Seasat viewed a large drumlin swarm in northwest Ireland, as seen here. The term "drumlin" is Irish, being given long ago to these peculiar hills.
Another satellite image shows drumlins in Clew Bay, Ireland.
Now, on to a final topic for this page: A survey of landforms associated with dominantly subfreezing high latitude terrains in the northern hemisphere. Large sections of Alaska, Canada, and Russia lie at latitudes where temperatures move above freezing for only part of a year. The ground remains frozen just beneath the surface all year round - this is referred to as permafrost. The term is sometimes interchanged with "periglacial" which has the more general connotation of "regions beyond moving ice bodies where freezing is prevalent most of a year" The ecology of such regions is distinctive, with the term "tundra" being restricted to the particular vegetation - lichens, small plants, limited numbers of trees - that make up this biome. The modern day distribution of permafrost is shown in this map:
Here are ground scenes typical of periglacial terrain:
>Here are two satellite views of tundra terrain in Siberia:
One of the hallmarks of periglacial terrains is the common occurrence of numerous small lakes. Some, called kettle lakes, are water-filled depressions made by the melting of blocks of ice.
Also sometimes called thaw lakes, many kettle lakes are aligned in a directional orientation, such as seen here:
Lakes are common in the Siberian tundra:
Another hallmark is called 'ice wedge polygons' or 'patterned ground'. It is fairly widespread and certainly distinctive. Look at three photos which display its characteristics.
One would expect this feature to be well documented by aerial photos and satellite images. But, the writer spent almost two days looking for just one such illustration on the Internet. Result: one meagre possibility (but patterned ground images for Mars were located). Here it is (where and what unknown, as Internet hit was poorly documented).

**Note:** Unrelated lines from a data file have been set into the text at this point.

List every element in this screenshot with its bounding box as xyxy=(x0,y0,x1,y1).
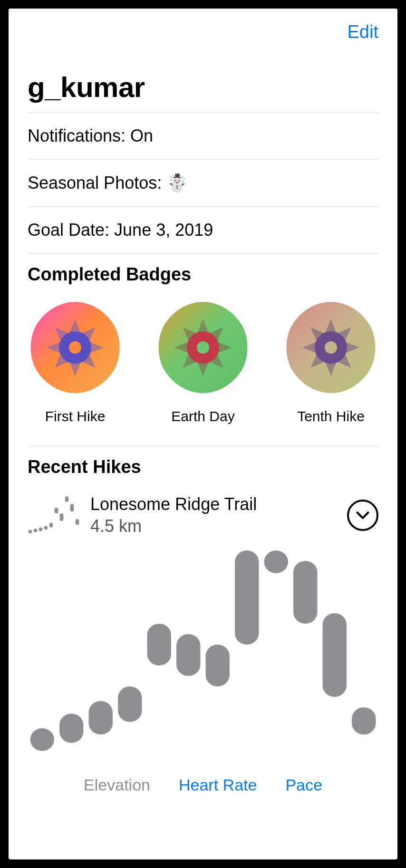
hike-distance: 4.5 km xyxy=(90,516,337,536)
svg-rect-29 xyxy=(235,550,259,645)
expand-button[interactable] xyxy=(347,500,378,531)
svg-rect-14 xyxy=(39,528,43,531)
badges-title: Completed Badges xyxy=(28,254,378,300)
tab-heart-rate[interactable]: Heart Rate xyxy=(179,776,257,794)
badge-label: Tenth Hike xyxy=(297,408,365,424)
svg-rect-31 xyxy=(293,561,317,624)
goal-date-row: Goal Date: June 3, 2019 xyxy=(28,207,378,254)
svg-rect-12 xyxy=(29,530,32,533)
tab-elevation[interactable]: Elevation xyxy=(84,776,150,794)
app-screen: Edit g_kumar Notifications: On Seasonal … xyxy=(9,9,397,859)
edit-button[interactable]: Edit xyxy=(348,22,378,42)
svg-point-7 xyxy=(197,341,209,354)
badge-first-hike[interactable]: First Hike xyxy=(28,300,123,424)
badge-icon xyxy=(283,300,378,395)
svg-rect-15 xyxy=(44,526,48,530)
svg-rect-19 xyxy=(65,496,69,502)
recent-hikes-title: Recent Hikes xyxy=(28,446,378,492)
chart-tabs: Elevation Heart Rate Pace xyxy=(28,776,378,794)
svg-rect-22 xyxy=(30,728,54,751)
badges-row: First Hike Earth Da xyxy=(28,300,378,446)
svg-rect-32 xyxy=(323,613,347,697)
svg-rect-33 xyxy=(352,707,376,734)
svg-rect-25 xyxy=(118,686,142,722)
username-heading: g_kumar xyxy=(28,71,378,113)
svg-rect-18 xyxy=(60,513,64,521)
svg-rect-30 xyxy=(264,550,288,573)
svg-rect-27 xyxy=(176,634,200,676)
svg-rect-21 xyxy=(76,519,79,525)
badge-tenth-hike[interactable]: Tenth Hike xyxy=(283,300,378,424)
hike-info: Lonesome Ridge Trail 4.5 km xyxy=(90,494,337,536)
chevron-down-icon xyxy=(355,507,371,523)
seasonal-photos-row: Seasonal Photos: ☃️ xyxy=(28,160,378,207)
badge-icon xyxy=(28,300,123,395)
svg-rect-17 xyxy=(55,508,58,513)
badge-icon xyxy=(155,300,251,395)
hike-row[interactable]: Lonesome Ridge Trail 4.5 km xyxy=(28,492,378,546)
svg-rect-24 xyxy=(89,701,113,734)
notifications-row: Notifications: On xyxy=(28,113,378,160)
svg-rect-13 xyxy=(34,529,38,532)
hike-name: Lonesome Ridge Trail xyxy=(90,494,337,514)
svg-rect-28 xyxy=(206,645,230,686)
svg-rect-23 xyxy=(59,714,83,743)
mini-elevation-chart xyxy=(28,496,80,534)
elevation-chart xyxy=(28,550,378,760)
top-bar: Edit xyxy=(28,22,378,42)
svg-rect-16 xyxy=(49,523,53,528)
svg-point-11 xyxy=(325,341,337,354)
badge-label: First Hike xyxy=(45,408,106,424)
svg-rect-26 xyxy=(147,624,171,665)
badge-earth-day[interactable]: Earth Day xyxy=(155,300,251,424)
tab-pace[interactable]: Pace xyxy=(285,776,322,794)
svg-point-3 xyxy=(69,341,81,354)
badge-label: Earth Day xyxy=(171,408,234,424)
svg-rect-20 xyxy=(70,504,74,511)
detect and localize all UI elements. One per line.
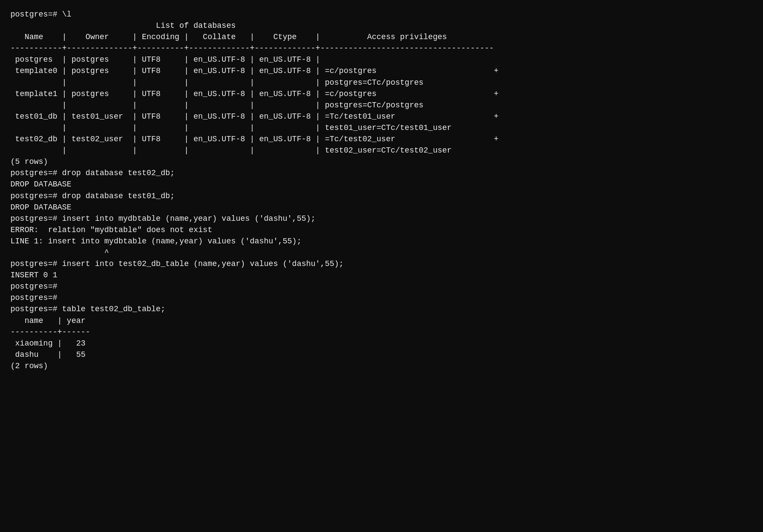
row-postgres-1: postgres | postgres | UTF8 | en_US.UTF-8… (10, 54, 753, 65)
result-insert: INSERT 0 1 (10, 269, 753, 281)
table-divider: ----------+------ (10, 326, 753, 338)
row-test01-2: | | | | | test01_user=CTc/test01_user (10, 122, 753, 133)
error-line2: LINE 1: insert into mydbtable (name,year… (10, 236, 753, 247)
cmd-drop-test02: postgres=# drop database test02_db; (10, 167, 753, 179)
cmd-table: postgres=# table test02_db_table; (10, 303, 753, 315)
prompt-2: postgres=# (10, 292, 753, 303)
row-test01-1: test01_db | test01_user | UTF8 | en_US.U… (10, 111, 753, 122)
row-test02-2: | | | | | test02_user=CTc/test02_user (10, 145, 753, 156)
result-drop-test02: DROP DATABASE (10, 179, 753, 190)
row-template0-2: | | | | | postgres=CTc/postgres (10, 77, 753, 88)
list-header-title: List of databases (10, 20, 753, 31)
table-header: name | year (10, 315, 753, 326)
cmd-backslash-l: postgres=# \l (10, 9, 753, 20)
row-template0-1: template0 | postgres | UTF8 | en_US.UTF-… (10, 65, 753, 76)
terminal-output: postgres=# \l List of databases Name | O… (10, 9, 753, 372)
row-template1-1: template1 | postgres | UTF8 | en_US.UTF-… (10, 88, 753, 100)
cmd-drop-test01: postgres=# drop database test01_db; (10, 190, 753, 202)
table-row1: xiaoming | 23 (10, 338, 753, 349)
cmd-insert-test02: postgres=# insert into test02_db_table (… (10, 258, 753, 269)
error-caret: ^ (10, 247, 753, 258)
row-test02-1: test02_db | test02_user | UTF8 | en_US.U… (10, 133, 753, 145)
cmd-insert-mydb: postgres=# insert into mydbtable (name,y… (10, 213, 753, 224)
rows-count: (5 rows) (10, 156, 753, 167)
list-header-cols: Name | Owner | Encoding | Collate | Ctyp… (10, 31, 753, 43)
table-row2: dashu | 55 (10, 349, 753, 360)
error-line1: ERROR: relation "mydbtable" does not exi… (10, 224, 753, 236)
row-template1-2: | | | | | postgres=CTc/postgres (10, 100, 753, 111)
result-drop-test01: DROP DATABASE (10, 202, 753, 213)
prompt-1: postgres=# (10, 281, 753, 292)
list-divider: -----------+--------------+----------+--… (10, 43, 753, 54)
table-count: (2 rows) (10, 360, 753, 372)
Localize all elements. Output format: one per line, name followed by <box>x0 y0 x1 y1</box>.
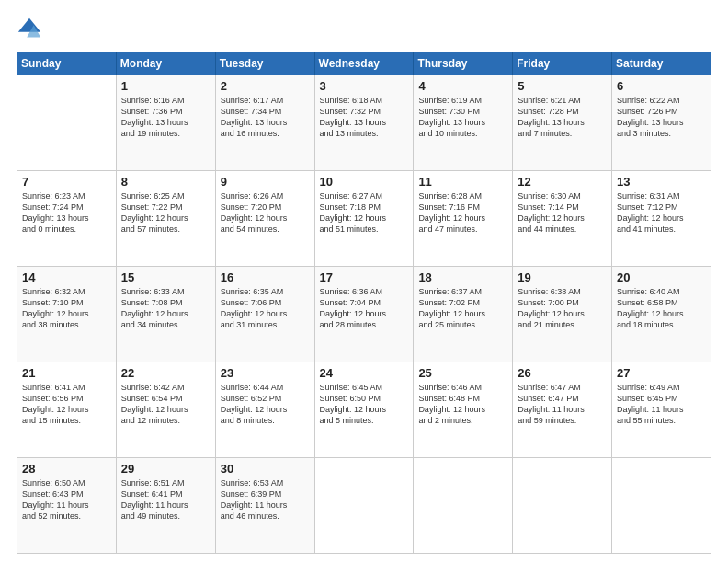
week-row-5: 28Sunrise: 6:50 AM Sunset: 6:43 PM Dayli… <box>17 458 711 554</box>
day-info: Sunrise: 6:23 AM Sunset: 7:24 PM Dayligh… <box>22 190 111 236</box>
calendar-cell: 30Sunrise: 6:53 AM Sunset: 6:39 PM Dayli… <box>215 458 314 554</box>
calendar-cell <box>314 458 414 554</box>
week-row-3: 14Sunrise: 6:32 AM Sunset: 7:10 PM Dayli… <box>17 267 711 362</box>
day-header-thursday: Thursday <box>414 52 513 75</box>
calendar-cell <box>414 458 513 554</box>
calendar-cell <box>612 458 711 554</box>
day-info: Sunrise: 6:19 AM Sunset: 7:30 PM Dayligh… <box>418 95 507 140</box>
calendar-cell: 10Sunrise: 6:27 AM Sunset: 7:18 PM Dayli… <box>314 171 414 267</box>
day-info: Sunrise: 6:30 AM Sunset: 7:14 PM Dayligh… <box>518 190 607 236</box>
day-header-monday: Monday <box>116 52 215 75</box>
day-number: 10 <box>320 175 409 189</box>
calendar-cell: 28Sunrise: 6:50 AM Sunset: 6:43 PM Dayli… <box>17 458 117 554</box>
day-number: 27 <box>617 366 706 380</box>
day-info: Sunrise: 6:51 AM Sunset: 6:41 PM Dayligh… <box>121 477 210 523</box>
days-of-week-row: SundayMondayTuesdayWednesdayThursdayFrid… <box>17 52 711 75</box>
day-number: 24 <box>320 366 409 380</box>
day-info: Sunrise: 6:21 AM Sunset: 7:28 PM Dayligh… <box>518 95 607 140</box>
week-row-2: 7Sunrise: 6:23 AM Sunset: 7:24 PM Daylig… <box>17 171 711 267</box>
day-info: Sunrise: 6:35 AM Sunset: 7:06 PM Dayligh… <box>221 286 310 331</box>
day-number: 13 <box>617 175 706 189</box>
calendar-cell: 26Sunrise: 6:47 AM Sunset: 6:47 PM Dayli… <box>513 362 612 458</box>
day-info: Sunrise: 6:31 AM Sunset: 7:12 PM Dayligh… <box>617 190 706 236</box>
calendar-cell: 27Sunrise: 6:49 AM Sunset: 6:45 PM Dayli… <box>612 362 711 458</box>
day-number: 18 <box>418 270 507 284</box>
day-number: 2 <box>221 79 310 93</box>
svg-marker-0 <box>18 18 40 32</box>
calendar-cell: 11Sunrise: 6:28 AM Sunset: 7:16 PM Dayli… <box>414 171 513 267</box>
day-number: 1 <box>121 79 210 93</box>
calendar-cell: 20Sunrise: 6:40 AM Sunset: 6:58 PM Dayli… <box>612 267 711 362</box>
day-header-tuesday: Tuesday <box>215 52 314 75</box>
day-number: 9 <box>221 175 310 189</box>
calendar-cell: 29Sunrise: 6:51 AM Sunset: 6:41 PM Dayli… <box>116 458 215 554</box>
day-number: 26 <box>518 366 607 380</box>
calendar-body: 1Sunrise: 6:16 AM Sunset: 7:36 PM Daylig… <box>17 75 711 554</box>
calendar-cell: 6Sunrise: 6:22 AM Sunset: 7:26 PM Daylig… <box>612 75 711 171</box>
calendar-cell: 17Sunrise: 6:36 AM Sunset: 7:04 PM Dayli… <box>314 267 414 362</box>
day-header-sunday: Sunday <box>17 52 117 75</box>
day-info: Sunrise: 6:16 AM Sunset: 7:36 PM Dayligh… <box>121 95 210 140</box>
day-info: Sunrise: 6:36 AM Sunset: 7:04 PM Dayligh… <box>320 286 409 331</box>
calendar-cell: 25Sunrise: 6:46 AM Sunset: 6:48 PM Dayli… <box>414 362 513 458</box>
calendar-cell: 24Sunrise: 6:45 AM Sunset: 6:50 PM Dayli… <box>314 362 414 458</box>
calendar-cell: 15Sunrise: 6:33 AM Sunset: 7:08 PM Dayli… <box>116 267 215 362</box>
calendar-cell: 1Sunrise: 6:16 AM Sunset: 7:36 PM Daylig… <box>116 75 215 171</box>
page: SundayMondayTuesdayWednesdayThursdayFrid… <box>0 0 728 563</box>
day-number: 20 <box>617 270 706 284</box>
calendar-cell: 12Sunrise: 6:30 AM Sunset: 7:14 PM Dayli… <box>513 171 612 267</box>
calendar-cell: 9Sunrise: 6:26 AM Sunset: 7:20 PM Daylig… <box>215 171 314 267</box>
day-info: Sunrise: 6:18 AM Sunset: 7:32 PM Dayligh… <box>320 95 409 140</box>
calendar-cell <box>17 75 117 171</box>
day-number: 17 <box>320 270 409 284</box>
day-header-saturday: Saturday <box>612 52 711 75</box>
day-info: Sunrise: 6:50 AM Sunset: 6:43 PM Dayligh… <box>22 477 111 523</box>
week-row-1: 1Sunrise: 6:16 AM Sunset: 7:36 PM Daylig… <box>17 75 711 171</box>
day-number: 5 <box>518 79 607 93</box>
day-header-friday: Friday <box>513 52 612 75</box>
logo <box>17 17 46 42</box>
day-number: 22 <box>121 366 210 380</box>
day-number: 28 <box>22 462 111 476</box>
calendar-cell: 16Sunrise: 6:35 AM Sunset: 7:06 PM Dayli… <box>215 267 314 362</box>
day-number: 15 <box>121 270 210 284</box>
calendar-cell: 7Sunrise: 6:23 AM Sunset: 7:24 PM Daylig… <box>17 171 117 267</box>
day-number: 14 <box>22 270 111 284</box>
calendar-cell: 19Sunrise: 6:38 AM Sunset: 7:00 PM Dayli… <box>513 267 612 362</box>
day-info: Sunrise: 6:41 AM Sunset: 6:56 PM Dayligh… <box>22 382 111 427</box>
day-number: 21 <box>22 366 111 380</box>
day-info: Sunrise: 6:32 AM Sunset: 7:10 PM Dayligh… <box>22 286 111 331</box>
day-number: 8 <box>121 175 210 189</box>
day-number: 3 <box>320 79 409 93</box>
day-number: 4 <box>418 79 507 93</box>
day-info: Sunrise: 6:22 AM Sunset: 7:26 PM Dayligh… <box>617 95 706 140</box>
day-info: Sunrise: 6:53 AM Sunset: 6:39 PM Dayligh… <box>221 477 310 523</box>
calendar-header: SundayMondayTuesdayWednesdayThursdayFrid… <box>17 52 711 75</box>
calendar-cell: 23Sunrise: 6:44 AM Sunset: 6:52 PM Dayli… <box>215 362 314 458</box>
day-info: Sunrise: 6:38 AM Sunset: 7:00 PM Dayligh… <box>518 286 607 331</box>
day-info: Sunrise: 6:46 AM Sunset: 6:48 PM Dayligh… <box>418 382 507 427</box>
day-number: 12 <box>518 175 607 189</box>
calendar-cell: 5Sunrise: 6:21 AM Sunset: 7:28 PM Daylig… <box>513 75 612 171</box>
day-number: 16 <box>221 270 310 284</box>
calendar-cell: 8Sunrise: 6:25 AM Sunset: 7:22 PM Daylig… <box>116 171 215 267</box>
week-row-4: 21Sunrise: 6:41 AM Sunset: 6:56 PM Dayli… <box>17 362 711 458</box>
day-info: Sunrise: 6:28 AM Sunset: 7:16 PM Dayligh… <box>418 190 507 236</box>
calendar-cell: 4Sunrise: 6:19 AM Sunset: 7:30 PM Daylig… <box>414 75 513 171</box>
calendar-cell: 21Sunrise: 6:41 AM Sunset: 6:56 PM Dayli… <box>17 362 117 458</box>
day-info: Sunrise: 6:42 AM Sunset: 6:54 PM Dayligh… <box>121 382 210 427</box>
day-info: Sunrise: 6:40 AM Sunset: 6:58 PM Dayligh… <box>617 286 706 331</box>
day-number: 29 <box>121 462 210 476</box>
day-number: 25 <box>418 366 507 380</box>
day-info: Sunrise: 6:17 AM Sunset: 7:34 PM Dayligh… <box>221 95 310 140</box>
day-info: Sunrise: 6:45 AM Sunset: 6:50 PM Dayligh… <box>320 382 409 427</box>
day-info: Sunrise: 6:49 AM Sunset: 6:45 PM Dayligh… <box>617 382 706 427</box>
day-info: Sunrise: 6:26 AM Sunset: 7:20 PM Dayligh… <box>221 190 310 236</box>
day-header-wednesday: Wednesday <box>314 52 414 75</box>
day-number: 23 <box>221 366 310 380</box>
header <box>17 17 711 42</box>
day-number: 19 <box>518 270 607 284</box>
day-info: Sunrise: 6:47 AM Sunset: 6:47 PM Dayligh… <box>518 382 607 427</box>
calendar-cell: 18Sunrise: 6:37 AM Sunset: 7:02 PM Dayli… <box>414 267 513 362</box>
day-number: 30 <box>221 462 310 476</box>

The last landform to be considered is called a "pingo". Here is an example:
The mode of formation of pingos requires the action of water from beneath the permafrost layers. The process is summarized in this direct quotation from the Wikipedia site for that name:
"Hydrostatic-system pingos form as a result of hydrostatic pressure on water from permafrost, and commonly form in drained lakes or river channels. Permafrost rises to the drained body's former floor. Pore water is expelled in front of the rising permafrost, and the resulting pressure causes the frozen ground to rise and an ice core to form. The shape and size of a hydrostatic or closed system pingo is often similar to the body of water that it originated from. They can vary from symmetrical conical domes to asymmetric, elongate hills. Hydraulic-system pingos result from water flowing from an outside source, subpermafrost or intrapermafrost aquifers. Hydrostatic pressure initializes the formation of the ice core as water is pushed up and subsequently freezes. Open-system pingos have no limitations to the amount of water available unless the aquifers freeze."
Pingos and kettle lakes are present in this satellite image of permafrost terrain in Siberia.
This ends our tour of highlighted, thematic images from "Geomorphology from Space." You can see more, with detailed captions, on the Internet Site mentioned above or in the CD-ROM prepared by JPL. If you study the book, the Web Site, or the CD-ROM, please look at Chapter 11 that presents an effort by Dr. Robert S. Hayden to demonstrate the value of Landsat imagery in geomorphic mapping. Although he was not the first to produce this type of map solely from space imagery (C.F. Pain's 1985 map of an area in New South Wales, Australia is one early example), he has put together excellent examples of this capability.